A Chinese legend speaks of the Red Thread- an invisible strand connecting those destined to meet. After birth, a soul’s red thread pulls a person into closer proximity to those he or she is meant to share life.
As a stepparent, I have found this legend, which I have shared with my stepchildren (ages 7 and 11), to be invaluable for providing a context in which we could share and love WITHOUT (and this is key) causing issues of parental loyalty to arise.
When I shared this story with my stepchildren, they were having a difficult time finding a place for their feelings for me. We are close, as the children spend 1/2 their time at our home and I am the one who sees them off to school in the morning, helps with homework, etc. So, of course, as with any caring person in their lives, the children had developed a sense of attachment for me.
It’s never simple, though, with children of divorce. I felt they were beginning to sense a loyalty conflict, which is common in this situation. Their mother does not like me and speaks poorly of me- another common situation in divorce. All this does, though, is create confusion for the children- their instinct is to like me, yet they are not told positive things about me from their parent. What do they do?
(As a note to parents to divorce, at the end of the day, it is NOT YOU who must get along with a stepparent- it is the CHILDREN- PLEASE RESPECT your children enough to support the relationships THEY MUST MAINTAIN. A child who is shuttling between homes has no choice but to, at times, try to get along and manage 4 adults- that is a LOT OF WORK- don’t make it any more difficult by undermining the relationships the children work hard to build. )

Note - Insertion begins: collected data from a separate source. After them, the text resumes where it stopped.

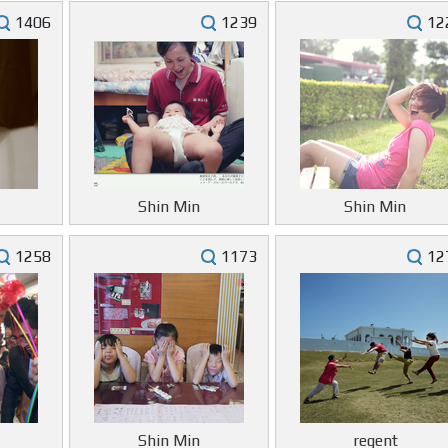
1406
1239
12
Shin Min
Shin Min
1258
1173
12
Shin Min
regent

So I passed on the legend of the red thread to my stepchidren, and said they were my Red Thread Childrern. When I told them this, it was late in the afternoon, and I really doubted either were paying attention, so anxious were they to go outside. My stepson ran upstairs to get his shoes and ran back down and asked me, “Do you see it?” I could not determine what he was talking about. And he said, “Don’t you see it- my red thread? I am connected to you.” I thought – maybe the message did get through.